- PROVIDED RECORDS
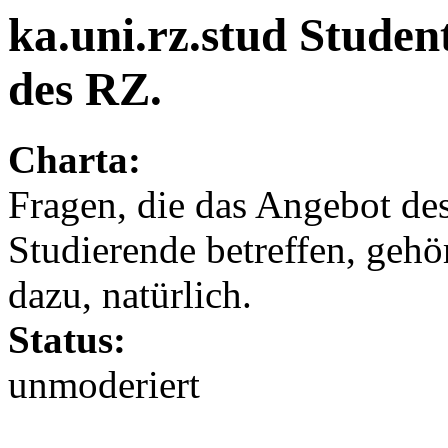
ka.uni.rz.stud Stude
des RZ.
Charta:
Fragen, die das Angebot de
Studierende betreffen, gehö
dazu, natürlich.
Status:
unmoderiert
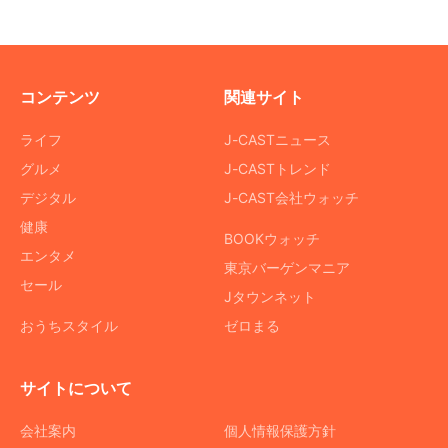
コンテンツ
関連サイト
ライフ
J-CASTニュース
グルメ
J-CASTトレンド
デジタル
J-CAST会社ウォッチ
健康
BOOKウォッチ
エンタメ
東京バーゲンマニア
セール
Jタウンネット
おうちスタイル
ゼロまる
サイトについて
会社案内
個人情報保護方針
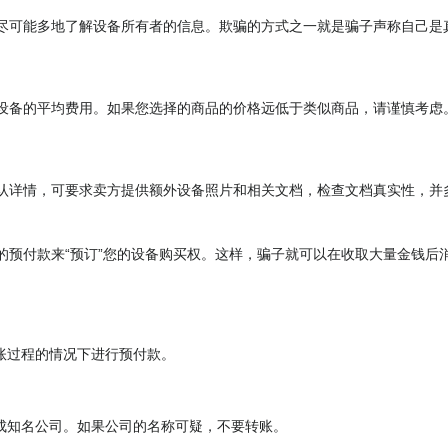
尽可能多地了解设备所有者的信息。欺骗的方式之一就是骗子声称自己是
设备的平均费用。如果您选择的商品的价格远低于类似商品，请谨慎考虑
认详情，可要求卖方提供额外设备照片和相关文档，检查文档真实性，并
的预付款来“预订”您的设备购买权。这样，骗子就可以在收取大量金钱后
账过程的情况下进行预付款。
成知名公司。如果公司的名称可疑，不要转账。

- WHAT YOU ARE ASKED TO DO
Each entry must be retyped word for word, with every image omitted.

- REPLY
ka.uni.rz.stud Stude
des RZ.
Charta:
Fragen, die das Angebot de
Studierende betreffen, gehö
dazu, natürlich.
Status:
unmoderiert
コンテンツ
関連サイト
ライフ
J-CASTニュース
グルメ
J-CASTトレンド
デジタル
J-CAST会社ウォッチ
健康
BOOKウォッチ
エンタメ
東京バーゲンマニア
セール
Jタウンネット
おうちスタイル
ゼロまる
サイトについて
会社案内
個人情報保護方針
尽可能多地了解设备所有者的信息。欺骗的方式之一就是骗子声称自己是
设备的平均费用。如果您选择的商品的价格远低于类似商品，请谨慎考虑
认详情，可要求卖方提供额外设备照片和相关文档，检查文档真实性，并
的预付款来“预订”您的设备购买权。这样，骗子就可以在收取大量金钱后
账过程的情况下进行预付款。
成知名公司。如果公司的名称可疑，不要转账。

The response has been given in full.